St. Lawrence, however, features the ECAC's premier goaltender, Eric Heffler Jr., and the talented Elis look to jumpstart its offense this weekend.
The Crimson will counter with Peter Capouch, who has provided the lone bright spot for the Crimson defense. Capouch has demonstrated an exceptional hockey sense and used it to position himself properly to score his first two goals of his Harvard career last weekend.
Nevertheless, the Crimson offense has struggled almost as much as its defense. Last Saturday's game against Colgate marked the first time this season Harvard slipped three shots past a goaltender in one game.
Harvard simply has not generated enough good scoring chances to win games. The Crimson has been especially plagued with poor passing to create shots and an inability to recover rebounds once those shots have been taken.
Compounding the Crimson's woes has been its undisciplined play. Harvard leads the ECAC in penalty minutes with 96 and has already taken three major penalties this season.
"We have to stop shooting ourselves in the foot," Tomassoni said. "We had two major penalties last weekend, and I don't think we had that many all last year."
Out of the forwards, only sophomore stars Chris Bala and Steve Moore are producing right now for the Crimson. The tandem factored in every single Harvard goal last weekend.
They may find a weakness in the Tigers' defense. Princeton opened the season with a 9-1 loss to Boston University. Right now, the Tigers do not have a top goaltender, still trying to find a replacement for the graduated Erasmo Saltarelli, who finished his career with the best save percentage in Tiger history.
Princeton will start either senior Nick Rankin or freshman David Stathos. Rankin made 28 save Friday night shutting in shutting out the Saints.
Despite losing ECAC player of the year Ray Giroux to graduation, the Bulldogs still feature a veteran defense. Any mistakes it makes are usually compensated by All American senior goaltender Alex Westlund.
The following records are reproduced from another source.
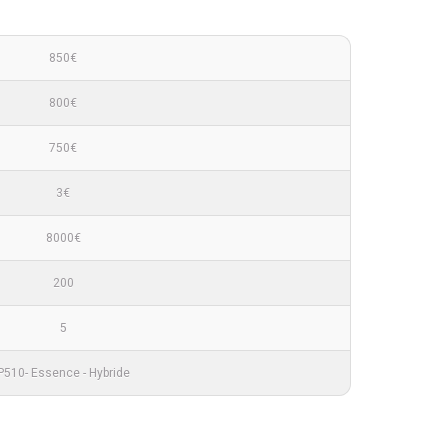
850€
800€
750€
3€
8000€
200
5
P510- Essence - Hybride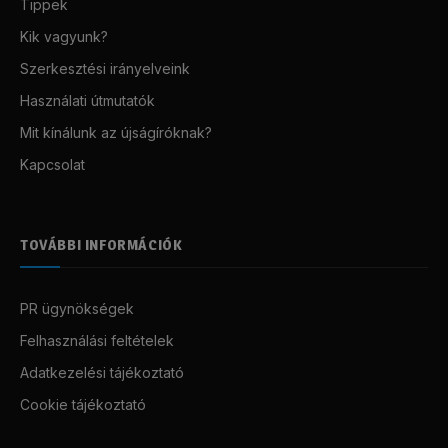
Tippek
Kik vagyunk?
Szerkesztési irányelveink
Használati útmutatók
Mit kínálunk az újságíróknak?
Kapcsolat
TOVÁBBI INFORMÁCIÓK
PR ügynökségek
Felhasználási feltételek
Adatkezelési tájékoztató
Cookie tájékoztató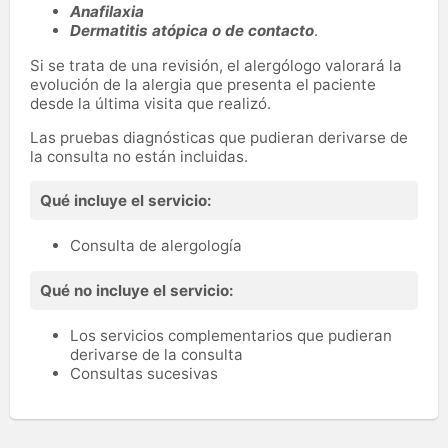
Anafilaxia
Dermatitis atópica o de contacto
.
Si se trata de una revisión, el alergólogo valorará la
evolución de la alergia que presenta el paciente
desde la última visita que realizó.
Las pruebas diagnósticas que pudieran derivarse de
la consulta no están incluidas.
Qué incluye el servicio:
Consulta de alergología
Qué no incluye el servicio:
Los servicios complementarios que pudieran
derivarse de la consulta
Consultas sucesivas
Westlund enters this weekend with a 2.52 GAA and an excellent. 909 save percentage.
"I don't think we have had a chance to mesh yet," Tomassoni said. "We are a pretty good team, the goals will come."
The Crimson might receive an offensive boost from freshman Jeff Stonehouse, who will make his Harvard debut this weekend. After breaking his hand in the preseason, doctors placed a softer cast over his injury giving him the flexibility to play.
However, the Crimson will lose some size and grit as 6'6, 215 lbs. freshman Kyle Clark separated his shoulder in practice this week. Junior forward Trevor Allman will also not make the trip to attend to a family matter.
Any way Harvard looks at it, it faces a daunting task this weekend. The team has to leave New Haven Saturday night with no worse than a split or risk facing an 0-5 record with games against Clarkson and St. Lawrence looming.
While its too early to worry about post-season ramifications, dropping games to Brown, Cornell and Colgate dug Harvard an early hole.
After the loss to the Red Raiders, junior Matt Scorsune best outlined how the Crimson can begin to climb out:
"Two wins, we gotta go for two wins."